Agreed about this weakness of the present algorithm. However, it only
affects poor scsi adapters. I'am not sure they could have much better
performance with such an improvement.
Agreed about the fact that the current algorithm is poor.
The strategy applied by ll_rw_blk about calescence and request sorting
should probably be moved in the sd driver. That was not the choice for
the current scsi implementation in Linux and in my opinion it has
been a bad choice.
If we dont want or dont have time enough to rewrite a new scsi code, we
should at least make some short term changes that will allow low-level
drivers writers and maintainers to simply manage critical situations.
I wrote, about six months ago, that we should allow low-level driver to
tune at any time the credit of commands they can accept for a device.
I'am not sure that's possible with the current scsi code.

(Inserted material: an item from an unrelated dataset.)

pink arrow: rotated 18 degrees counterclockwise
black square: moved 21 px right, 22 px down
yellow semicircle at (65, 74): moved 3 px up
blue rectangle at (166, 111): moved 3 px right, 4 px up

Such an improvement, would allow to manage intelligently QUEUE FULL
status, without having to queue too much commands inside
low-level drivers.
The same way, such an improvement, would allow low-level drivers to give
some feedback at any time to the upper drivers in order to try to minimize
the number of scsi commands that are not actually queued to the
controller and/or the device when it is possible to control that.
That's feedback technics, that's simple and that should work great, in
my opinion.
It is obvious (at least for me), that if low-level drivers have very
often to keep lots of commands in their internal queues, they disallow
kernel optimization algorithms to work properly. Tuning the credit of
commands cleverly, should allow low-level drivers to give relevant feed
back to the upper layers in order to avoid this bad situation.

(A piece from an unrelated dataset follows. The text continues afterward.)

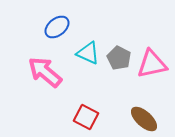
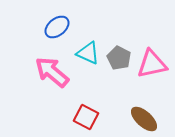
pink arrow: moved 7 px right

At the moment, the credit is tailored at init time with the queue_depth
field. Using a large value for queue depth means that the risk to
have lots of commands locally queued in scsi layers is very probable.
Each time this condition are met, the kernel optimization algorithms
can only do bad work, even if they were perfect.

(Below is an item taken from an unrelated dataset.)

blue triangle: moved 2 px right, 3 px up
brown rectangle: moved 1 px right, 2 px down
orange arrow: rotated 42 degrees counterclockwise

I often read reports about large tagged command queueing reducing
performances. That's true but in my opinion, is often due to
the problem I describe above.
With a command credit that cannot be tune at any time, but can only
be assigned at init time, we must use reasonnable value for the
credit (or queue_depth), like 4, 8, why not 12 when we use only
high end hard disks on a scsi bus. Using larger value have every
chance, in my opinion, to break kernel optimization algorithms.
I use 8 with my Atlas, and I donnot expect better performance at all
with larger value with the current Linux scsi disk IO strategy.
Gerard.